Hier encore, un candidat me disait qu’il ne voulait pas faire de GRC (gouvernance, risque et conformité) parce que “ce n’est pas technique”. Cette remarque, je l’entends souvent. Elle illustre un réflexe tenace dans notre secteur: classer les métiers de la cybersécurité entre ceux qui “font” et ceux qui “accompagnent”, comme s’il y avait d’un côté les vrais techniciens et de l’autre ceux qui gravitent autour.
Je pense que cette distinction est non seulement fausse, mais aussi contre-productive. Un poste en conformité, en gouvernance ou en gestion des risques nécessite une compréhension technique réelle pour être efficace. Impossible de rédiger une politique de sécurité crédible, d’évaluer un risque ou d’auditer un système sans saisir les aspects technologiques sous-jacents. À l’inverse, un analyste SOC ou un ingénieur sécurité qui ne comprend pas les processus métiers, la gestion d’incident ou les contraintes réglementaires perd une partie de sa capacité à agir de manière pertinente.
Outre la question technique, cette distinction nous fait aussi passer à côté de la véritable valeur des métiers transverses. Les rôles en GRC ont une importance stratégique majeure. Lorsqu’ils sont bien exécutés, ils permettent à la cybersécurité de devenir un véritable soutien du business: une sécurité qui soutient la croissance, renforce la confiance des clients et facilite l’accès à de nouveaux marchés, toujours plus régulés.
Ces métiers jouent également un rôle essentiel dans la rationalisation des investissements en cybersécurité. Ils permettent de s’assurer que l’argent dépensé sert réellement à réduire les risques plutôt qu’à cocher des cases pour donner une illusion de sécurité. La GRC donne du sens et de la cohérence à la stratégie de sécurité, en alignant les efforts techniques sur les vrais enjeux de risque et de valeur pour l’organisation.
En réalité, la cybersécurité repose sur une combinaison de compétences techniques, organisationnelles et humaines. Aucun professionnel, aussi compétent soit-il, ne peut maîtriser seul l’ensemble de ces dimensions. Le périmètre de la cybersécurité s’étend d’ailleurs constamment: les nouvelles réglementations comme NIS2 ou DORA exigent désormais de sécuriser la chaîne d’approvisionnement dans son ensemble, de renforcer la résilience organisationnelle, de gérer des crises complexes. Vouloir tout maîtriser relève de l’impossible.
C’est la force d’une équipe qui vient de la complémentarité des profils, pas de la hiérarchie entre eux. C’est en valorisant cette diversité et en dépassant la vision binaire des métiers que le secteur gagnera en efficacité, en inclusivité et en crédibilité auprès du business.

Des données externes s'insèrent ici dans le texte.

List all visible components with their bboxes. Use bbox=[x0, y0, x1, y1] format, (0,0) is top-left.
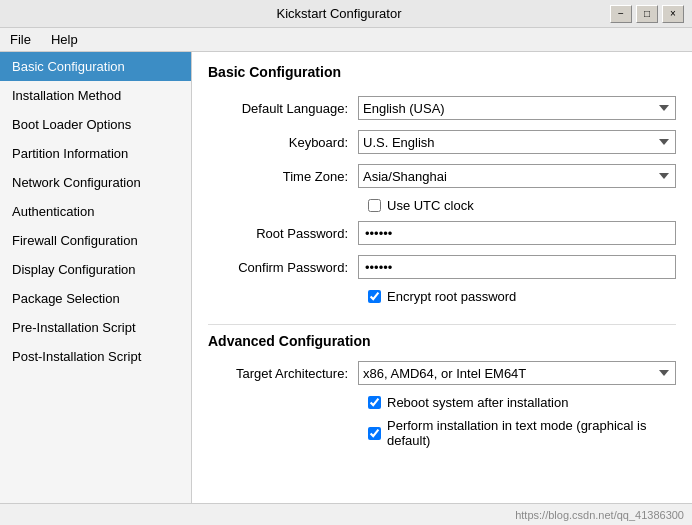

Cette hiérarchie implicite entre les rôles a d’ailleurs des conséquences profondes qui dépassent la simple question d’efficacité opérationnelle. Historiquement, les métiers perçus comme “techniques” ont été davantage valorisés et occupés par des hommes. Cette valorisation différenciée crée un double problème: d’une part, elle cantonne certaines femmes à des rôles transverses jugés secondaires, freinant leur progression. D’autre part, elle rend invisible les femmes qui occupent déjà des postes techniques, comme si leur présence contredisait trop la norme pour être pleinement reconnue. Ce biais ne touche pas uniquement les parcours GRC: il affecte la légitimité de toutes les femmes dans le secteur, quel que soit leur domaine d’expertise. Cette barrière invisible prive la cybersécurité de nombreux talents et perspectives dont elle a pourtant cruellement besoin.
Je pense donc que nous devons changer notre façon de former, de recruter et de collaborer. Il faut mieux valoriser les profils hybrides, rapprocher les équipes techniques et GRC, et favoriser la compréhension mutuelle. C’est ainsi que la cybersécurité peut devenir un véritable levier de performance.

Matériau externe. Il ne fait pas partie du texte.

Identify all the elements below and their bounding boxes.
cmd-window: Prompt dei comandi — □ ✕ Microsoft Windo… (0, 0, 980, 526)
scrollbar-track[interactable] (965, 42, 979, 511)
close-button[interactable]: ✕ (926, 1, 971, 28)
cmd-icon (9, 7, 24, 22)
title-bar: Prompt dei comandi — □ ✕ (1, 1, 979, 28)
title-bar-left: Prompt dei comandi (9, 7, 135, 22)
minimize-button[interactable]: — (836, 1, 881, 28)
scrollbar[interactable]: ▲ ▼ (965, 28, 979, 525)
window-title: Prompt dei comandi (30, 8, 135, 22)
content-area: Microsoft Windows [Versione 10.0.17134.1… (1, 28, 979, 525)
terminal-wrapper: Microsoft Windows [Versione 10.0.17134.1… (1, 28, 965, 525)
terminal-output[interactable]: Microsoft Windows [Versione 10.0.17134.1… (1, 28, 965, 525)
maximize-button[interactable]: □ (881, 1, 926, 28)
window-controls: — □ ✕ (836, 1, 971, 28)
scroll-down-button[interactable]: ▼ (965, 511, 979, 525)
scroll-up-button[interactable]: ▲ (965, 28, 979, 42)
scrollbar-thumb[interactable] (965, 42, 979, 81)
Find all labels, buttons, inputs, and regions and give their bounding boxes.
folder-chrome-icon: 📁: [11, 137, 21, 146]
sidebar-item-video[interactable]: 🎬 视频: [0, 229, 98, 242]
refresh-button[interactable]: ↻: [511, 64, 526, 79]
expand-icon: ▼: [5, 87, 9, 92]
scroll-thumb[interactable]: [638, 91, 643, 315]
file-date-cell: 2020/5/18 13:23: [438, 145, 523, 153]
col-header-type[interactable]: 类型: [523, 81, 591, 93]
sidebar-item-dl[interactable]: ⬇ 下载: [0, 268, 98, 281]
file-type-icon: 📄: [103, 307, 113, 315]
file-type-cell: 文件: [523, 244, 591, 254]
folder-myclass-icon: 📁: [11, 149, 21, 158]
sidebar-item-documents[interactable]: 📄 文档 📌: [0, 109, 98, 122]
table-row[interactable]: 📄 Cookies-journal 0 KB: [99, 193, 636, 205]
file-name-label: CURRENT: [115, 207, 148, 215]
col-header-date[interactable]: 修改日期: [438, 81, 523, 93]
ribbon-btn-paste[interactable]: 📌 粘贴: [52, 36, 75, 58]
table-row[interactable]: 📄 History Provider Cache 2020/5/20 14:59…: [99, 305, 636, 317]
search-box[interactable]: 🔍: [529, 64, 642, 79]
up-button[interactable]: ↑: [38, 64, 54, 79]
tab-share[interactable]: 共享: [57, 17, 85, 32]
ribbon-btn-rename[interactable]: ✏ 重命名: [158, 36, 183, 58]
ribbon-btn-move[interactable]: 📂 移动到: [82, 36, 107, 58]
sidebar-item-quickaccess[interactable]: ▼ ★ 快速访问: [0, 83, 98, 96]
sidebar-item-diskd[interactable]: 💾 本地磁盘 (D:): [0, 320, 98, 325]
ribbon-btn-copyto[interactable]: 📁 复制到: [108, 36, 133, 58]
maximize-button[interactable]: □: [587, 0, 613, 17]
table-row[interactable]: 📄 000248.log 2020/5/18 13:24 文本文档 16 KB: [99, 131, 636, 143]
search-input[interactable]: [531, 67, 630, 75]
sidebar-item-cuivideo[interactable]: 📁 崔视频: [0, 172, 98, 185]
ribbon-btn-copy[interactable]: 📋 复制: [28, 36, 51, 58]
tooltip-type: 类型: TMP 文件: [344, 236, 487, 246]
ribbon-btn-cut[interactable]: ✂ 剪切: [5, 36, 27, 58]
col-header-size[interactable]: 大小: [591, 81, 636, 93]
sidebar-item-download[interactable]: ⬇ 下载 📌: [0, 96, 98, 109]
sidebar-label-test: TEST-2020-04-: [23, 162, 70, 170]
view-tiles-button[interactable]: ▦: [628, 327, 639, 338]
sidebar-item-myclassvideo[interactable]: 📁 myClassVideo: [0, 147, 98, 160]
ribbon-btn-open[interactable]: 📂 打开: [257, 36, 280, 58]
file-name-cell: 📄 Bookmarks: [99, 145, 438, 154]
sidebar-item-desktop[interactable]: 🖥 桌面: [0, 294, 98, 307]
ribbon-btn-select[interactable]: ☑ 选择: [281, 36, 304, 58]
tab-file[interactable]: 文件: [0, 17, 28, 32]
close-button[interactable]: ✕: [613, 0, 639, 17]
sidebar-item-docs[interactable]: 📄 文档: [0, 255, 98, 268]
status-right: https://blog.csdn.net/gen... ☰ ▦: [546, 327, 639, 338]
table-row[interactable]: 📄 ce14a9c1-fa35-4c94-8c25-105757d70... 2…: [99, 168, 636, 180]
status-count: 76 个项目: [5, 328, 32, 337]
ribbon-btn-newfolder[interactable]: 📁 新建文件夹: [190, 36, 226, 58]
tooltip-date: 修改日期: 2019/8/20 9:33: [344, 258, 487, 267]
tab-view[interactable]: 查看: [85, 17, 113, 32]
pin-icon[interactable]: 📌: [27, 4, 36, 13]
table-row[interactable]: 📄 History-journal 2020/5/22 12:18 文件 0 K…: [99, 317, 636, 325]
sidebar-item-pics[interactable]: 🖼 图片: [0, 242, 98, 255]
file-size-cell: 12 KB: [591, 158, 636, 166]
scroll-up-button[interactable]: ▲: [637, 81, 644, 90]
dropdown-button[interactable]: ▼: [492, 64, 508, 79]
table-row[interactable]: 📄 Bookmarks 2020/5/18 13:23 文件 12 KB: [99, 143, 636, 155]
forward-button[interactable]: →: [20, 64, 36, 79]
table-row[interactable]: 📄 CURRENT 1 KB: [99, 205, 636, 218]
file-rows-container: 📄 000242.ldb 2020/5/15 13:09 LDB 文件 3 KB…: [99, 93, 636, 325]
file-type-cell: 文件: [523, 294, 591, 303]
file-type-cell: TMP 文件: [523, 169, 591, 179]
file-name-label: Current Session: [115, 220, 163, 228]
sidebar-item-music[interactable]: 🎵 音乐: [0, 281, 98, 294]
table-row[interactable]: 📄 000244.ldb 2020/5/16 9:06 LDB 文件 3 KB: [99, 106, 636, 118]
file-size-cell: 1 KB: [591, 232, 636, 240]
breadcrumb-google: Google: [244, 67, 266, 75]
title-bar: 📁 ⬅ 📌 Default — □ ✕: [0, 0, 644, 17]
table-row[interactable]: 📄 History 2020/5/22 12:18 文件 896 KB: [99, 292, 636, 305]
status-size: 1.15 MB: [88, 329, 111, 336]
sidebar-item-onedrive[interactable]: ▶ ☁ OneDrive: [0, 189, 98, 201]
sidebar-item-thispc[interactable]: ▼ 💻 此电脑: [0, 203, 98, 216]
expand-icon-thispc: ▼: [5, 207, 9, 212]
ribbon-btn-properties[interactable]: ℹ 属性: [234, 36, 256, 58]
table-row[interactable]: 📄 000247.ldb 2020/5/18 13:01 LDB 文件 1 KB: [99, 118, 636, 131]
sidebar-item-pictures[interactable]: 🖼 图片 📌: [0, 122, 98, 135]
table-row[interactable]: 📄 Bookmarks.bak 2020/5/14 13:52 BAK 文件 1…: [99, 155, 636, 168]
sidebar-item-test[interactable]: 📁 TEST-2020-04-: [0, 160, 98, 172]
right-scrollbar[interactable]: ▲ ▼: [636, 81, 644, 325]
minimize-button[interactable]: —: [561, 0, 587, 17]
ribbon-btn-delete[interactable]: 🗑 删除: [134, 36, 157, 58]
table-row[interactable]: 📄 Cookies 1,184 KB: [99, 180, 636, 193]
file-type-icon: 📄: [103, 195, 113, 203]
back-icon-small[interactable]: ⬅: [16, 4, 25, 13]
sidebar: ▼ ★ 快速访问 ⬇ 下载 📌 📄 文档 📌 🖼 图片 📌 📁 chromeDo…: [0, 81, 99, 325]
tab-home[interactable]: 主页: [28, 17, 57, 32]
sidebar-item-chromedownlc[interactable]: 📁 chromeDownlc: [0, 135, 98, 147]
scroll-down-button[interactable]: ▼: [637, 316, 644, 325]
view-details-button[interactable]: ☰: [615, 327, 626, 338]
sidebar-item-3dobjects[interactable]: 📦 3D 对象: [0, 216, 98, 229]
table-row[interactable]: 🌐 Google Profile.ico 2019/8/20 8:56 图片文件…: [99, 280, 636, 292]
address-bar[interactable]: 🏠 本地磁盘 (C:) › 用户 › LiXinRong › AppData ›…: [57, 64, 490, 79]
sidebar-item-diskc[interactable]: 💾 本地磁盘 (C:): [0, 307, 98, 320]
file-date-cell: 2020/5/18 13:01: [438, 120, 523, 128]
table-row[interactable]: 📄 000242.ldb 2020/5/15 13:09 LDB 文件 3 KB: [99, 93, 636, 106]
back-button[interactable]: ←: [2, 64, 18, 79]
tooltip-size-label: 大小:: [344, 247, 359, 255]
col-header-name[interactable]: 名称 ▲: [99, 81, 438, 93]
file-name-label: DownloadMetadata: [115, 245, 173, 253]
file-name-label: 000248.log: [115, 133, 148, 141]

Pour progresser vers plus de diversité, j’ai commencé par des actions concrètes: revoir nos offres d’emploi avec des descriptions claires, des exigences réalistes et un langage inclusif. Ce simple ajustement a déjà permis de recevoir plus de candidatures féminines et des profils variés, souvent très complémentaires. Augmenter la diversité ne demande pas forcément de grands programmes, mais des gestes sincères et cohérents au quotidien.
La cybersécurité a besoin de toutes les compétences, de toutes les voix et de tous les talents pour construire une résilience collective à la hauteur des enjeux.